For general text analysis, tokenize by splitting on whitespace and stripping punctuation, then lowercase all tokens. For code analysis, preserve capitalization and treat punctuation as meaningful. For multilingual text, use language-specific tokenizers. The right approach depends on whether you need case-sensitive, punctuation-sensitive, or Unicode-normalized analysis.
17.How do I handle multi-lingual text in word frequency analysis?
Multi-lingual text requires either language detection followed by per-segment processing with language-appropriate stop word lists, or language-agnostic analysis that ignores stop words entirely. Applying a single-language stop word list to mixed-language text will fail to filter function words in the other language(s).
18.What minimum frequency threshold should I use?
For a 1,000-word text, a minimum of 2 occurrences filters noise. For 10,000+ words, minimum 3–5 occurrences is reasonable. For corpus-level analysis (millions of words), minimum 10–50 occurrences is common. The right threshold depends on total length and how many unique terms you can meaningfully analyze.
Privacy
19.Is it safe to analyze confidential text with an online word frequency counter?
Only if the tool processes text entirely client-side (in your browser) without sending data to a server. Always verify this before pasting confidential business documents, unpublished manuscripts, personal data, or proprietary research. For maximum security with sensitive text, use a local Python script or command-line tool with no network communication.
Comparison
20.How does word frequency analysis relate to readability scoring?
Texts with higher proportions of low-frequency (rare) words are generally more complex and harder to read. While readability formulas like Flesch-Kincaid focus on syllable counts and sentence length, word frequency provides a complementary complexity signal. Academic and technical writing tends to use more low-frequency specialized vocabulary than general-audience writing.
21.What is the difference between word frequency and word density?
Word frequency is the raw count of how many times a word appears. Word density (or keyword density) is the frequency expressed as a percentage of total words: (count / total words) × 100%. Density is more useful for comparing across documents of different lengths, while raw frequency is more useful for understanding absolute importance within a single document.
Tools
22.How do I perform word frequency analysis in Python?
Use collections.Counter with a regex tokenizer: `from collections import Counter; import re; words = re.findall(r"\b[a-z]+\b", text.lower()); freq = Counter(words); print(freq.most_common(20))`. For NLP-grade analysis with stop words and lemmatization, use NLTK or spaCy. For large datasets with TF-IDF, use scikit-learn's TfidfVectorizer.
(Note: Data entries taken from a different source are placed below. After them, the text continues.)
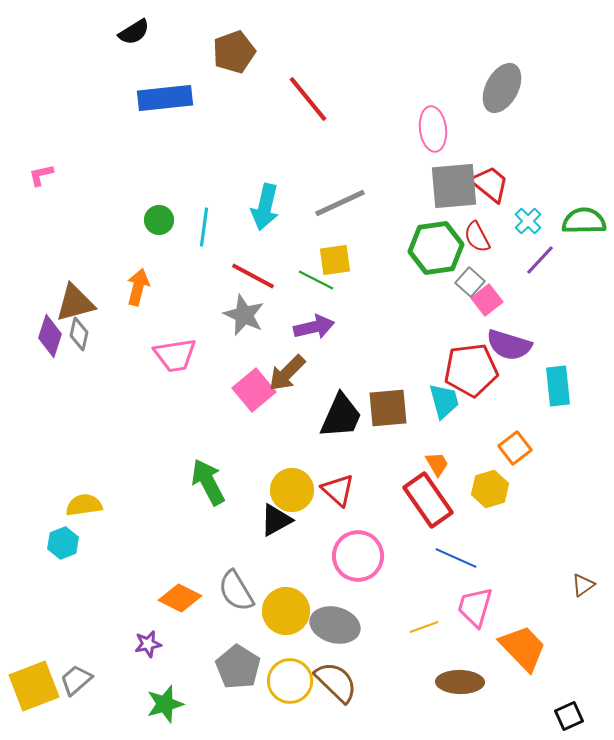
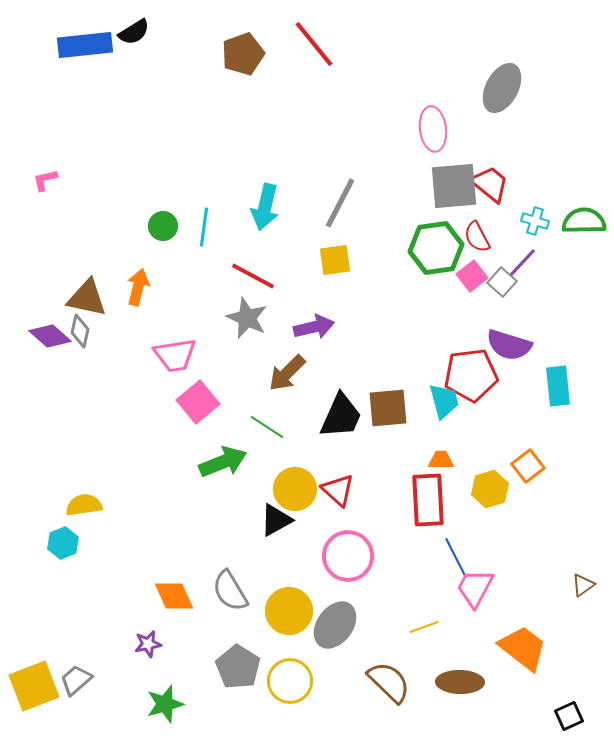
brown pentagon at (234, 52): moved 9 px right, 2 px down
blue rectangle at (165, 98): moved 80 px left, 53 px up
red line at (308, 99): moved 6 px right, 55 px up
pink L-shape at (41, 175): moved 4 px right, 5 px down
gray line at (340, 203): rotated 38 degrees counterclockwise
green circle at (159, 220): moved 4 px right, 6 px down
cyan cross at (528, 221): moved 7 px right; rotated 28 degrees counterclockwise
purple line at (540, 260): moved 18 px left, 3 px down
green line at (316, 280): moved 49 px left, 147 px down; rotated 6 degrees clockwise
gray square at (470, 282): moved 32 px right
pink square at (487, 300): moved 15 px left, 24 px up
brown triangle at (75, 303): moved 12 px right, 5 px up; rotated 27 degrees clockwise
gray star at (244, 315): moved 3 px right, 3 px down
gray diamond at (79, 334): moved 1 px right, 3 px up
purple diamond at (50, 336): rotated 66 degrees counterclockwise
red pentagon at (471, 370): moved 5 px down
pink square at (254, 390): moved 56 px left, 12 px down
orange square at (515, 448): moved 13 px right, 18 px down
orange trapezoid at (437, 464): moved 4 px right, 4 px up; rotated 60 degrees counterclockwise
green arrow at (208, 482): moved 15 px right, 20 px up; rotated 96 degrees clockwise
yellow circle at (292, 490): moved 3 px right, 1 px up
red rectangle at (428, 500): rotated 32 degrees clockwise
pink circle at (358, 556): moved 10 px left
blue line at (456, 558): rotated 39 degrees clockwise
gray semicircle at (236, 591): moved 6 px left
orange diamond at (180, 598): moved 6 px left, 2 px up; rotated 39 degrees clockwise
pink trapezoid at (475, 607): moved 19 px up; rotated 12 degrees clockwise
yellow circle at (286, 611): moved 3 px right
gray ellipse at (335, 625): rotated 69 degrees counterclockwise
orange trapezoid at (523, 648): rotated 8 degrees counterclockwise
brown semicircle at (336, 682): moved 53 px right
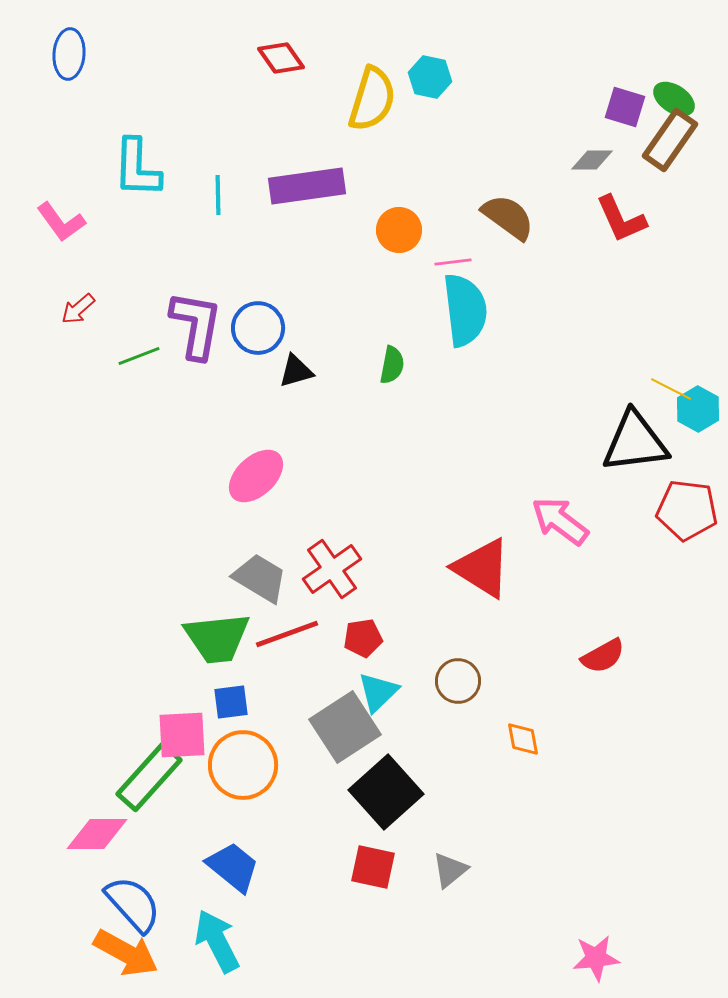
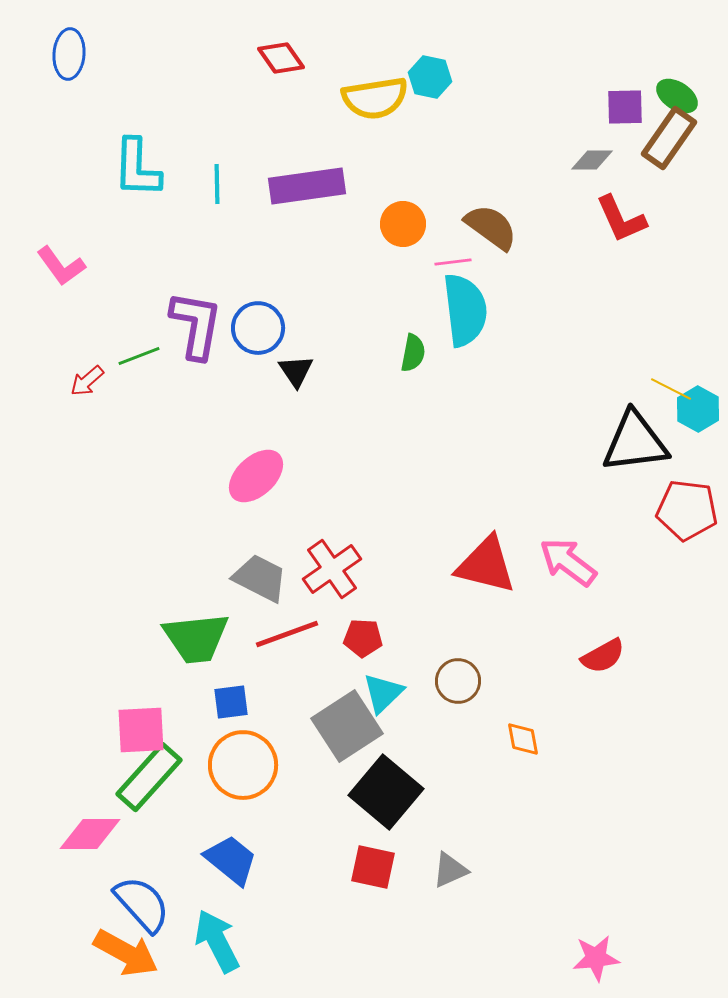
yellow semicircle at (372, 99): moved 3 px right, 1 px up; rotated 64 degrees clockwise
green ellipse at (674, 99): moved 3 px right, 3 px up
purple square at (625, 107): rotated 18 degrees counterclockwise
brown rectangle at (670, 140): moved 1 px left, 2 px up
cyan line at (218, 195): moved 1 px left, 11 px up
brown semicircle at (508, 217): moved 17 px left, 10 px down
pink L-shape at (61, 222): moved 44 px down
orange circle at (399, 230): moved 4 px right, 6 px up
red arrow at (78, 309): moved 9 px right, 72 px down
green semicircle at (392, 365): moved 21 px right, 12 px up
black triangle at (296, 371): rotated 48 degrees counterclockwise
pink arrow at (560, 521): moved 8 px right, 41 px down
red triangle at (482, 568): moved 4 px right, 3 px up; rotated 18 degrees counterclockwise
gray trapezoid at (260, 578): rotated 4 degrees counterclockwise
green trapezoid at (217, 638): moved 21 px left
red pentagon at (363, 638): rotated 12 degrees clockwise
cyan triangle at (378, 692): moved 5 px right, 1 px down
gray square at (345, 727): moved 2 px right, 1 px up
pink square at (182, 735): moved 41 px left, 5 px up
black square at (386, 792): rotated 8 degrees counterclockwise
pink diamond at (97, 834): moved 7 px left
blue trapezoid at (233, 867): moved 2 px left, 7 px up
gray triangle at (450, 870): rotated 15 degrees clockwise
blue semicircle at (133, 904): moved 9 px right
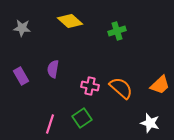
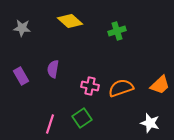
orange semicircle: rotated 60 degrees counterclockwise
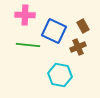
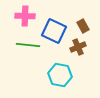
pink cross: moved 1 px down
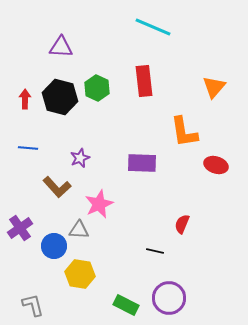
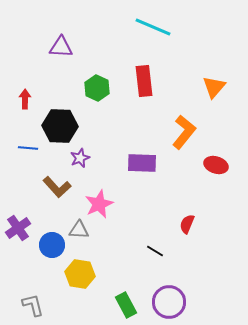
black hexagon: moved 29 px down; rotated 12 degrees counterclockwise
orange L-shape: rotated 132 degrees counterclockwise
red semicircle: moved 5 px right
purple cross: moved 2 px left
blue circle: moved 2 px left, 1 px up
black line: rotated 18 degrees clockwise
purple circle: moved 4 px down
green rectangle: rotated 35 degrees clockwise
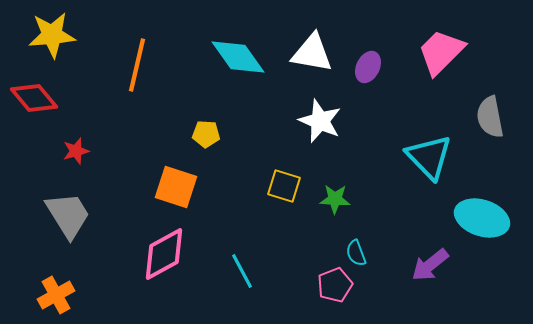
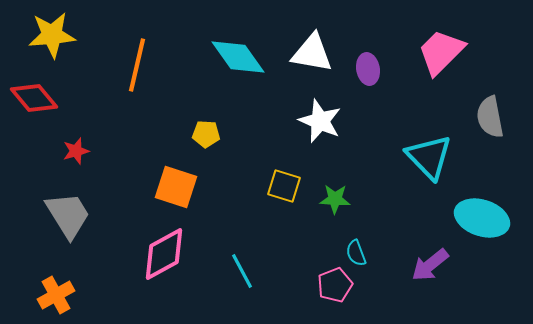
purple ellipse: moved 2 px down; rotated 36 degrees counterclockwise
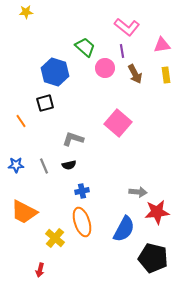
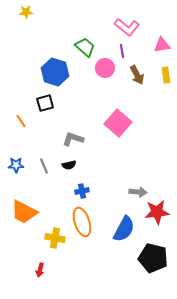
brown arrow: moved 2 px right, 1 px down
yellow cross: rotated 30 degrees counterclockwise
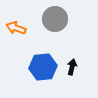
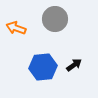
black arrow: moved 2 px right, 2 px up; rotated 42 degrees clockwise
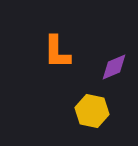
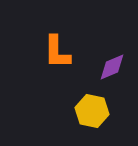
purple diamond: moved 2 px left
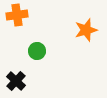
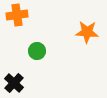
orange star: moved 1 px right, 2 px down; rotated 20 degrees clockwise
black cross: moved 2 px left, 2 px down
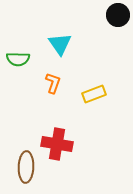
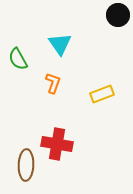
green semicircle: rotated 60 degrees clockwise
yellow rectangle: moved 8 px right
brown ellipse: moved 2 px up
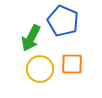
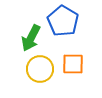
blue pentagon: rotated 8 degrees clockwise
orange square: moved 1 px right
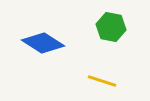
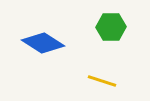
green hexagon: rotated 12 degrees counterclockwise
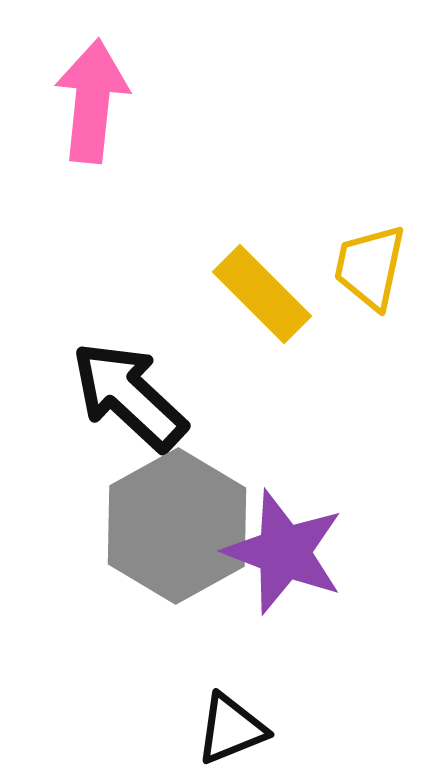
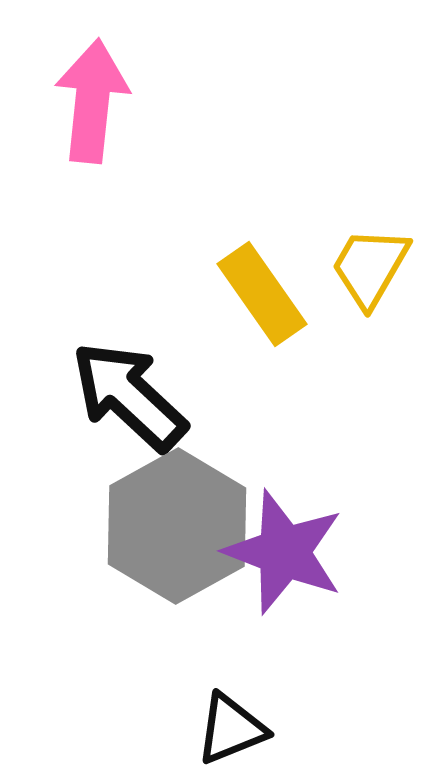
yellow trapezoid: rotated 18 degrees clockwise
yellow rectangle: rotated 10 degrees clockwise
23.How do I perform word frequency analysis from the command line?
On Unix/Mac: `cat file.txt | tr '[:upper:]' '[:lower:]' | tr -cs 'a-z' '\n' | sort | uniq -c | sort -rn | head -50`. This pipeline lowercases text, splits on non-letter characters, sorts, counts unique occurrences, sorts by count descending, and shows the top 50 results.
General
24.What is lexical diversity and how does it relate to word frequency?
Lexical diversity measures the variety of vocabulary in a text, typically as the Type-Token Ratio (TTR): unique words (types) divided by total words (tokens). A TTR near 1.0 means almost every word is unique; a low TTR means heavy repetition. Word frequency analysis produces both the type count and token count needed to calculate TTR, making it a direct indicator of vocabulary richness.